Nach dem krachend gescheiterten Investorendeal von Gianni Infantino erhöhte Europa den Druck auf den angezählten FIFA-Boss und drohte dem Weltverbandspräsidenten mit rechtlichen Schritten. Die Europäische Fußball-Union (UEFA) erhebt in einem Schreiben an den Spitzenfunktionär den schweren Verdacht, der Schweizer sowie Geschäftspartner könnten Beweise vernichten wollen. Und die ersten Nationalverbände aus Europa entziehen Infantino wieder ihre Unterstützung für eine erneute FIFA-Kandidatur, die im kommenden Jahr in Marokko eigentlich ihre Krönung finden sollte.
Material darf nicht vernichtet werden
Die UEFA weitet den Widerstand gegen den FIFA-Präsidenten aus. Das Ziel ist ziemlich deutlich: Infantino soll aus seinem mächtigen Amt verschwinden. Wie der Telegraph und die Financial Times berichten, hat der europäische Dachverband den Weltverbandspräsidenten aufgefordert, sämtliches Material im Zusammenhang mit dem zurückgezogenen Investorenvorhaben nicht zu vernichten. Entsprechende Appelle gingen demnach unter anderem auch an Technologieinvestor Joshua Kushner, der eine Schlüsselrolle bei dem Projekt hätte einnehmen sollen. Der Deutschen Presse-Agentur wurde bestätigt, dass ein Schreiben zur Sicherung von Beweismitteln versandt wurde.

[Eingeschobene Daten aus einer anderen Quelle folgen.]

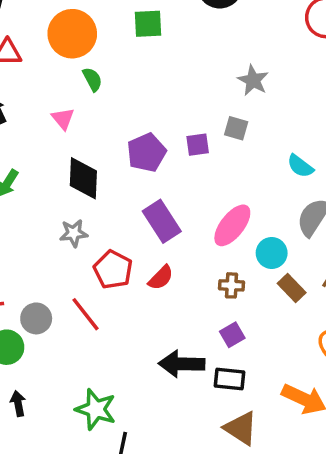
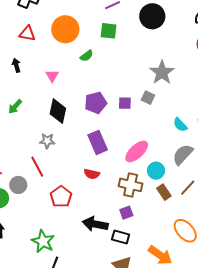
green semicircle: (92, 79) -> (87, 56), moved, turned 72
gray star: (253, 80) -> (162, 72), size x1.4
red pentagon: (113, 270) -> (61, 197), moved
red semicircle: (161, 278) -> (92, 174), turned 49
brown cross: (232, 285) -> (131, 185), size x1.6
red line: (85, 314) -> (37, 167), moved

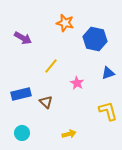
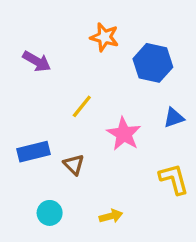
pink star: (77, 83) -> (124, 134), size x1.5
cyan circle: (22, 133) -> (50, 213), moved

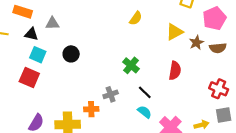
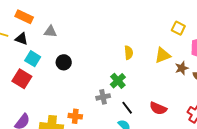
yellow semicircle: (136, 18) -> (129, 53), moved, turned -48
black triangle: (31, 34) -> (21, 39), moved
red semicircle: (175, 71) -> (158, 108), moved, turned 96
gray cross: (111, 94) -> (103, 97), moved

„Die UEFA teilt hiermit förmlich mit, dass sie aktiv die Einleitung rechtlicher Schritte, eines Schiedsverfahrens und/oder Beschwerden bei den zuständigen Aufsichtsbehörden (zusammen die 'Verfahren') prüft. Diese beziehen sich auf den von der FIFA vorgeschlagenen FFE-Plan sowie auf alle damit in Zusammenhang stehenden Angelegenheiten, die nachstehend näher erläutert werden“, zitiert der Telegraph aus dem UEFA-Schreiben.

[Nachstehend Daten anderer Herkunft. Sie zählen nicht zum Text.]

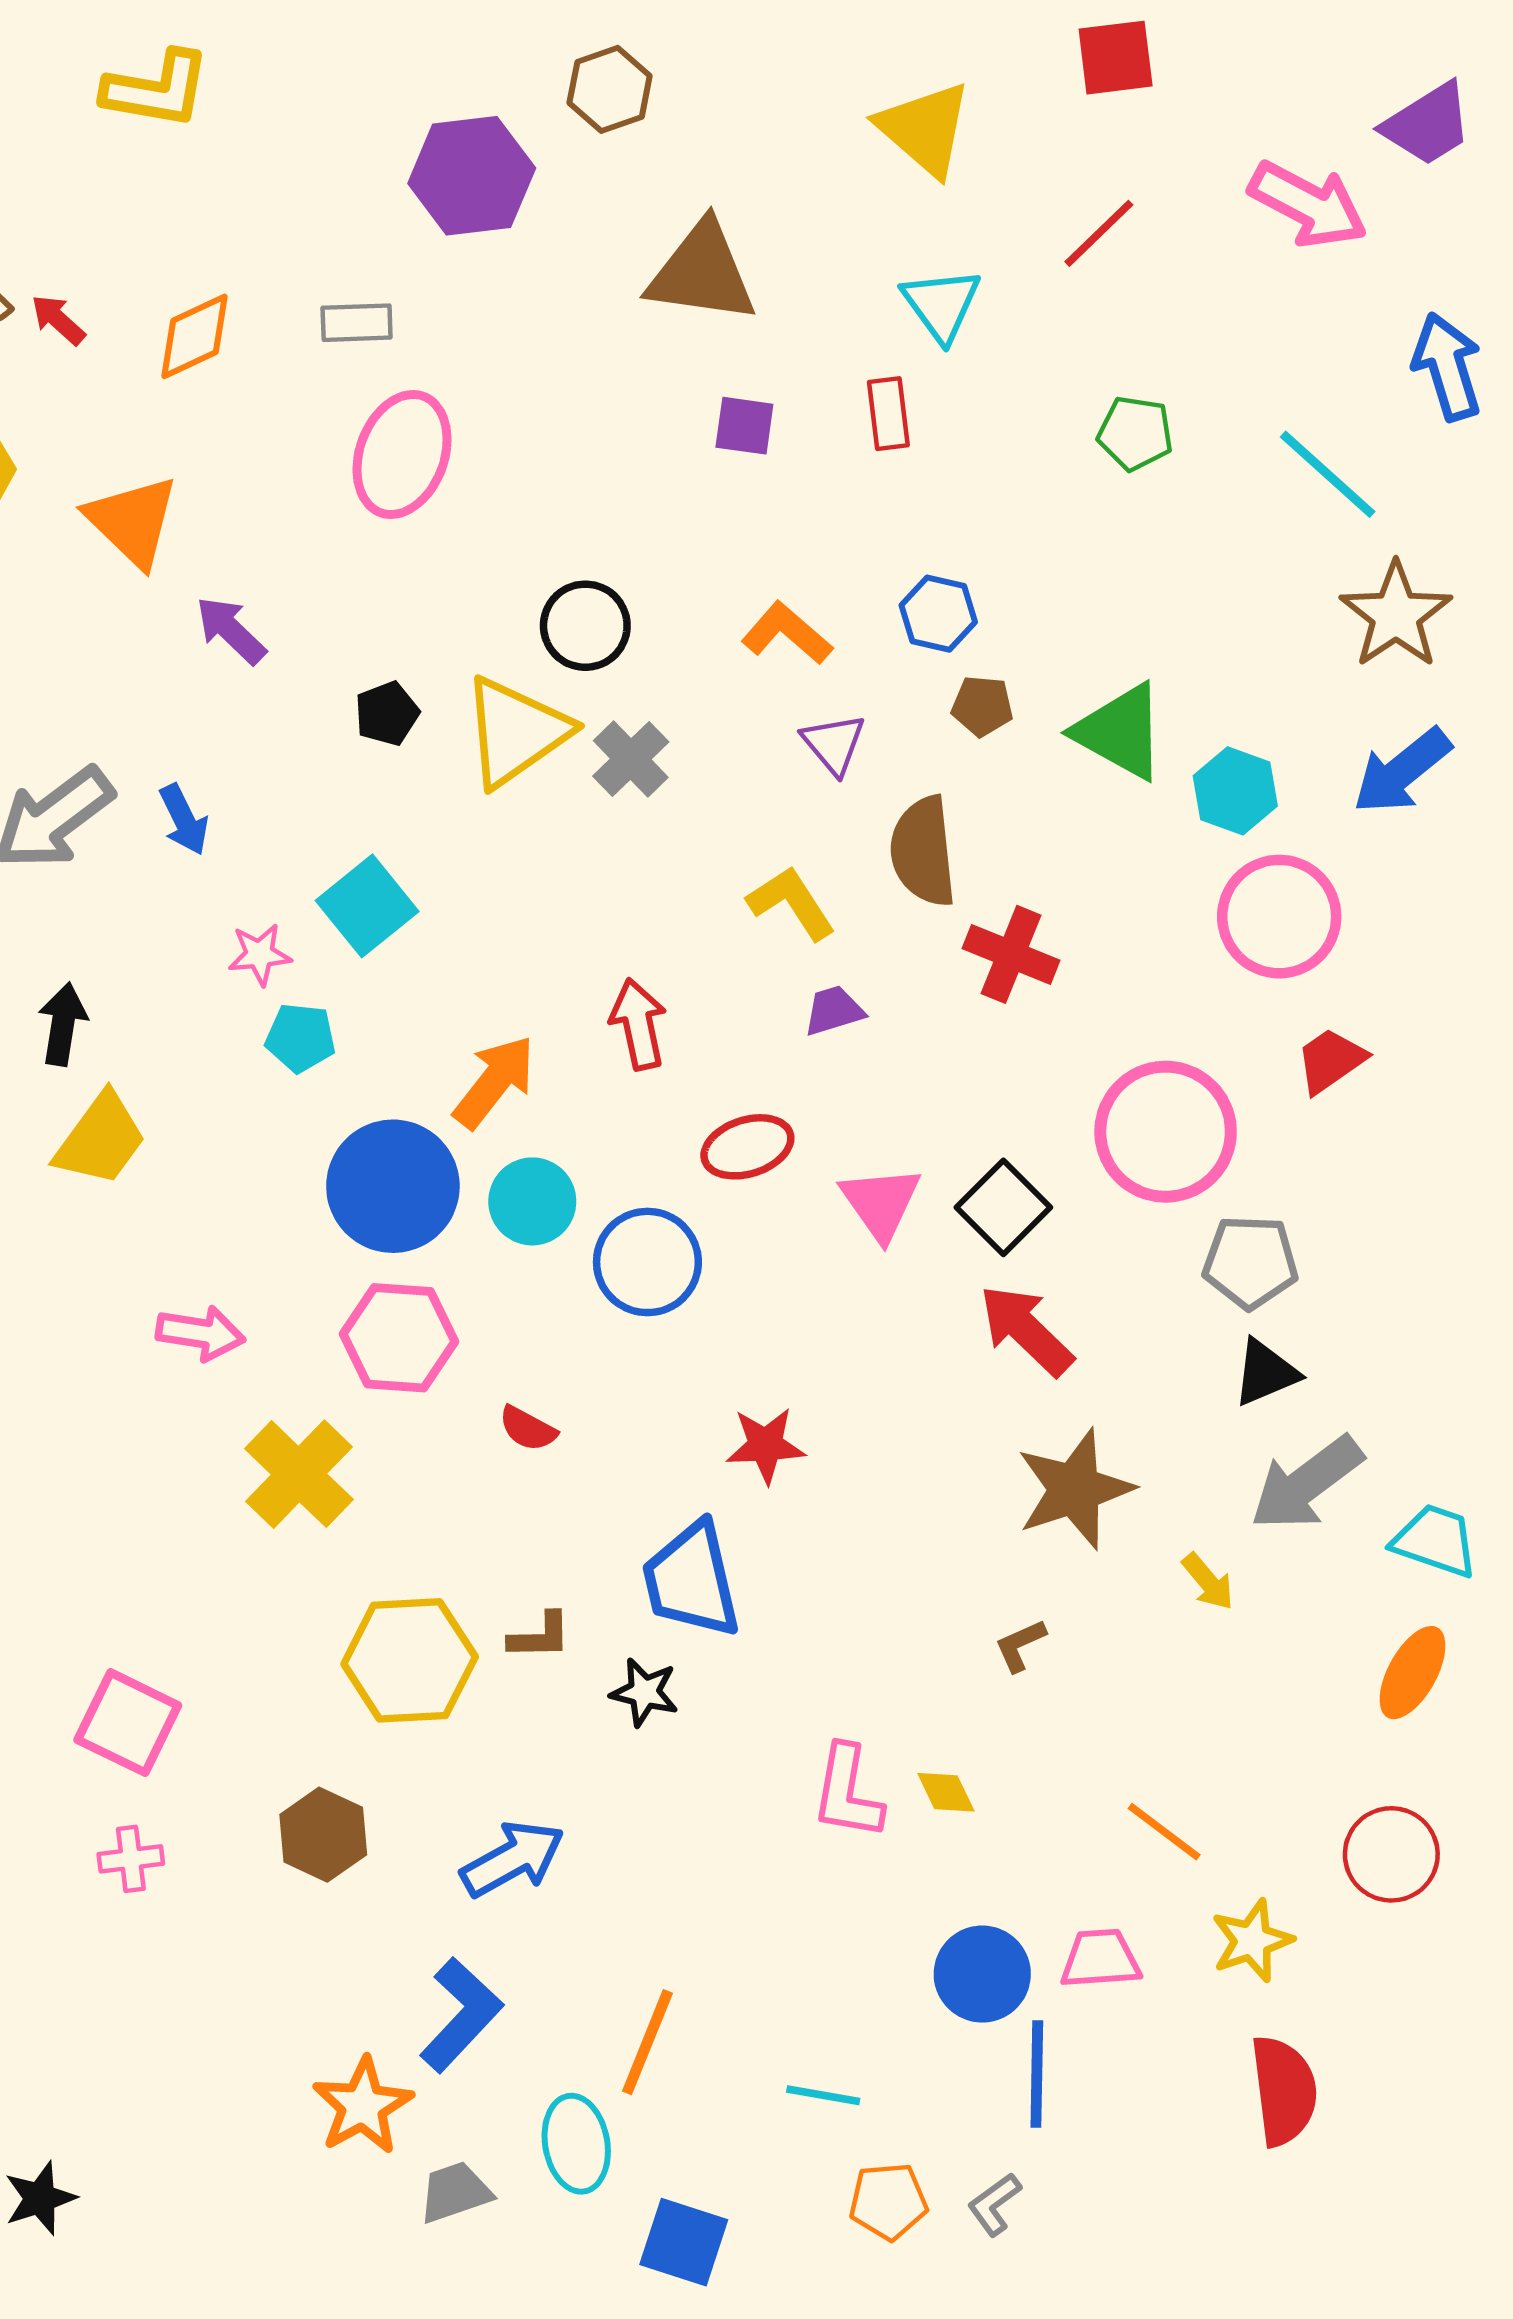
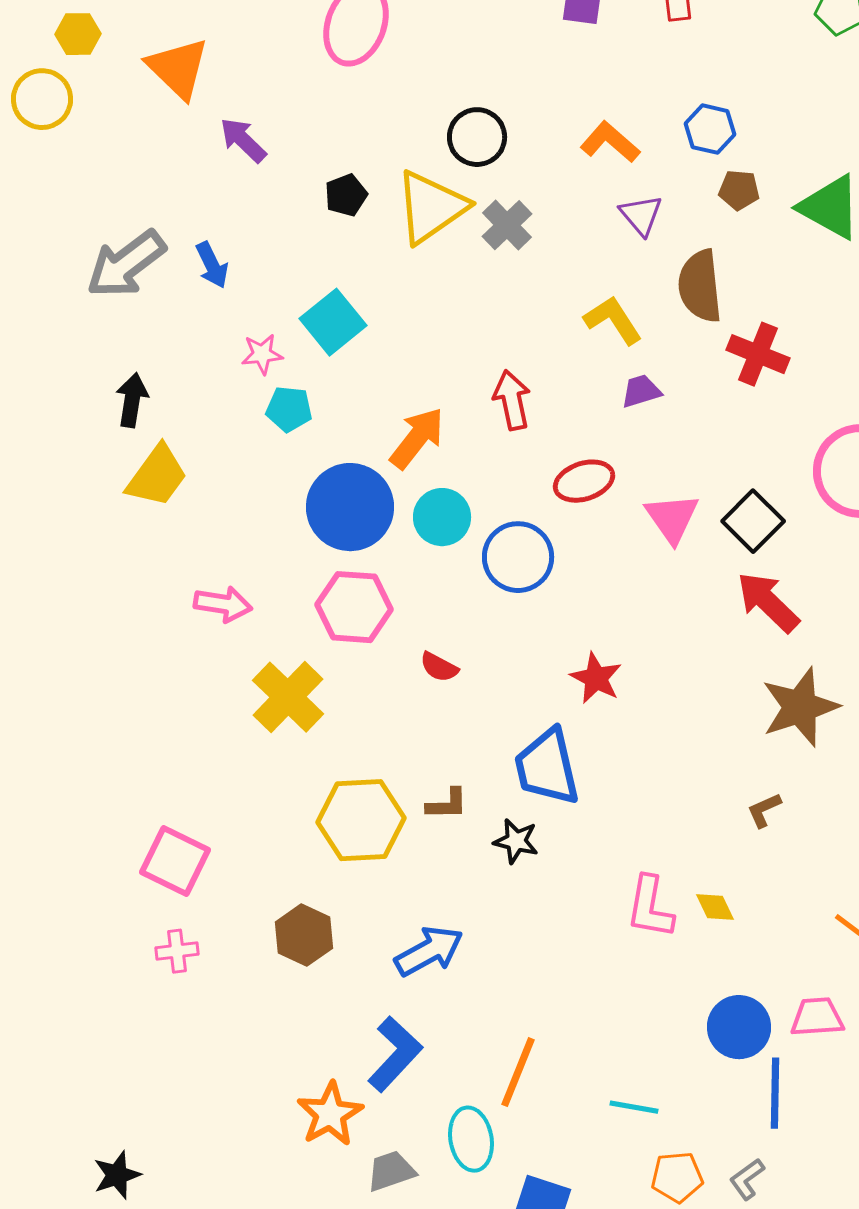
red star: (766, 1445) -> (596, 678), turned 30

Infantino wollte Anteile an den Premium-Produkten des Weltverbandes an private Investoren verkaufen. Geldgeber hätten rund 20 Prozent der Anteile an dem neu zu gründenden Tochterunternehmen FIFA Forward Enterprise (FFE) erwerben können, dessen Wert zunächst mit 20 Milliarden Dollar beziffert war.